- **EXERCISE INSTRUCTIONS**
From the data, return each line holding the word "ideální".

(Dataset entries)
»»

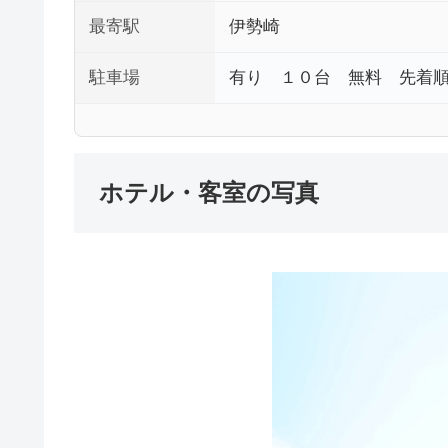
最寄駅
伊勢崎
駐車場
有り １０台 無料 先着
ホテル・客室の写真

««
»»

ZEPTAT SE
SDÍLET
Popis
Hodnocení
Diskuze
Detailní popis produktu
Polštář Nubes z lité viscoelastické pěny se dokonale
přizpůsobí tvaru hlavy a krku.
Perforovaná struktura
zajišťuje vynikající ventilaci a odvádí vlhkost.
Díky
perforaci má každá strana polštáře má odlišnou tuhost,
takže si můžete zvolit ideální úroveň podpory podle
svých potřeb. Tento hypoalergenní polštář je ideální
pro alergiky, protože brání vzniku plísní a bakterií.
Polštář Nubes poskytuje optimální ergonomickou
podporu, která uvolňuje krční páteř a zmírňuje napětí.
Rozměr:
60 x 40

««

- **TASK SOLUTION**
takže si můžete zvolit ideální úroveň podpory podle
svých potřeb. Tento hypoalergenní polštář je ideální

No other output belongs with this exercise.